In the bathroom, I turned the water on hot and stepped under the stream, letting it scald the guilt and grief off me—but it clung too deep.
My head thudded against the cool marble tile. Over and over, every memory assaulted me: Sin’s sleepy laugh in the mornings, the way he’d tug me back into bed just to steal five more minutes. How he kissed like we were the only two people in the world. The look in his eyes when I told him I was coming—and the look that would be there when he saw me tonight withher.
I stayed under the water until my skin flushed red, and my chest quieted enough for me to breathe again. And I donned my armor, repaired the walls around my heart, making them impenetrable.
My heart belonged to one man. I refused to ever give it to another. Sin saw me for who I truly was beneath my cold bitter exterior. I owed it to him to honor everything we had, even if after tonight he thought I’d betrayed him.
Eventually, I dressed. It took an eternity to put my suit on. Just like the puppet I was, I wore the navy one. I was nothingif not the image they created. The embodiment of my Astor heritage.
He was already waiting by the car, a sleek black Bentley polished to a mirror shine. I could see myself in the surface of the door, but I didn’t recognize the man staring back.
My father’s gaze slid over me with clinical precision. His jaw ticked once. “Good. You look appropriate.”
No warmth. No approval. Just an assessment. Like a weapon he’d finally sharpened.
I slid into the back seat without a word, and our driver closed the door behind us with the soft finality of a coffin lid.
My father’s tuxedo, blacker than sin, and sharp enough to cut glass, would have looked out of place anywhere else. But here, in Brookhaven Ridge, among silk-draped privilege and generational wealth, he fit perfectly. As if the place had been carved from his soul.
The car pulled away from the estate and I watched the world outside blur—rows of perfectly manicured hedges and discreet iron gates giving way to the sprawl of the country club’s golf course. Landscaped like Eden, maintained like a crime scene. Every blade of grass, a lie.
His phone rang before he could fixate on me, and he answered it with a clipped “Astor,”—already halfway into another power play. His voice dropped into that low, persuasive register he used when sealing billion-dollar deals or threatening someone’s livelihood. As he barked down the line, I stared out the window, wishing I could unbuckle the mask tightening around my face.
I didn’t even know what this event was until two hours ago. And now here I was. On parade.
The only silver lining was that Sin wasn’t working tonight. I’d checked the roster. He was off for another two days. I wouldn’thave to see his face. Wouldn’t have to watch everything I’d broken in him reflect in his eyes.
I could find the words later. I just had to survive this first.
Brookhaven Ridge Country Club rose in front of us like a temple—built not for worship, but for preservation. Of bloodlines. Of wealth. Of image.
Gold-accented limestone, sweeping glass windows, and doors held open by staff in white gloves. Inside, light refracted off crystal chandeliers and polished silver, casting long, glittering shadows over high-society smiles and champagne flutes.
It reeked of power and old money masked as charm.
A valet opened my father’s door. I followed behind him, feeling more like a prop than a son. Conversations quieted just long enough for our presence to be acknowledged, then resumed with new fervor. Heads turned subtly. Phones lifted under the pretense of candid photos. The event wasn’t about us, not officially. But everyone was here for this.
The Astor-Vanderbilt deal. Even if no one would ever admit it aloud.
As Father disappeared into a conversation with a hedge fund titan and his second wife—talking like gods among insects—I peeled off, drowning in suffocating laughter and false niceties.
I made for the garden, desperate for air to fill my lungs. And then I saw her through the waning crowd—Rosalie Vanderbilt.

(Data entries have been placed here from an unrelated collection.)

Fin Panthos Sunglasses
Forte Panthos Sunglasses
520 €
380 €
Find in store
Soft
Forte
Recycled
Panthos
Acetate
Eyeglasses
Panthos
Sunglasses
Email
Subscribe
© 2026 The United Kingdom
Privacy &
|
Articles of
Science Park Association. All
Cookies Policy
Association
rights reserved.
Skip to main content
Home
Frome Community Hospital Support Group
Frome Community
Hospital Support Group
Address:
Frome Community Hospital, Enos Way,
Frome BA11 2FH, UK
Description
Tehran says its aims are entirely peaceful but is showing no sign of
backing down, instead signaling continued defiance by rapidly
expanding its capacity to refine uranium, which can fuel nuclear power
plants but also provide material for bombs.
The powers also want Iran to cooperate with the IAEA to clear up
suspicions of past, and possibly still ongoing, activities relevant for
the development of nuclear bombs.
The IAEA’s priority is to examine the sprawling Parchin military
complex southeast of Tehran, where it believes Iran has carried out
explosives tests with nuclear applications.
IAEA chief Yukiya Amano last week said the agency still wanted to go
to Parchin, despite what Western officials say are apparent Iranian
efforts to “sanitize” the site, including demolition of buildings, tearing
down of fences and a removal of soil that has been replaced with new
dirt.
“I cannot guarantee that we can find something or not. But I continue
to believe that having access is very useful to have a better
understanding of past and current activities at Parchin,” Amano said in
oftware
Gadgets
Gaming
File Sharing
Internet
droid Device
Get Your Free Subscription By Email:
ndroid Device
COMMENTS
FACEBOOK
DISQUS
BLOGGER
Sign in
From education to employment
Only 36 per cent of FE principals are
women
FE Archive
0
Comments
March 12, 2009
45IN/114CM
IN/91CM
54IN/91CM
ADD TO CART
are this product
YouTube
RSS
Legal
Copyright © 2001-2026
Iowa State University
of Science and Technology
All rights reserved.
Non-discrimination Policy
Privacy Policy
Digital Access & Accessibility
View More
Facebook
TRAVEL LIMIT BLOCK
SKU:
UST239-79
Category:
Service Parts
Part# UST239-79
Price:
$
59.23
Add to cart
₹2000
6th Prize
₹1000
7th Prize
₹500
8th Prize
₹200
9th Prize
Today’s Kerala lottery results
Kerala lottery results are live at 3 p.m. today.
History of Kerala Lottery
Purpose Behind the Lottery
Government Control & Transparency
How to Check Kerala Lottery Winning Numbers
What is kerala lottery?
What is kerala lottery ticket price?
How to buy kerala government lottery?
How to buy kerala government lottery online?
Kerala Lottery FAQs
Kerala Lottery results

She stood near a grand piano just inside the doors that opened out to the rose gardens, mid-conversation with a woman in a sapphire sheath dress. She looked like every inch of her had been designed for a Vogue cover—gray eyes sharp and unreadable, blonde waves soft against her skin, posture elegant without being delicate.
She was beautiful. Devastatingly so—even I could appreciate that. I just hoped she was trapped in this world, too, like me.
Her eyes found mine across the room, assessing with surgical precision. No surprise. Just tired recognition and resigned acceptance like she’d been bracing for this meeting her entire life. The truth was, she’d been groomed for this day since the moment she was born.
I crossed the floor toward her, and like some unspoken choreography, she met me halfway. Cameras tilted. Whispers rose like smoke behind hands and crystal glasses.
She offered her hand, head tilted in mock politeness. “Theodore Astor. We finally meet.”
I took her hand and offered her the same mask I’d been wearing since I could walk. “Miss Vanderbilt. You look lovely tonight.”
She gave me a look—somewhere between dry amusement and thinly veiled disdain. “Are we really doing titles? Do you want me to curtsey too?”
I smirked without feeling it. “Just trying to make the headlines clean.”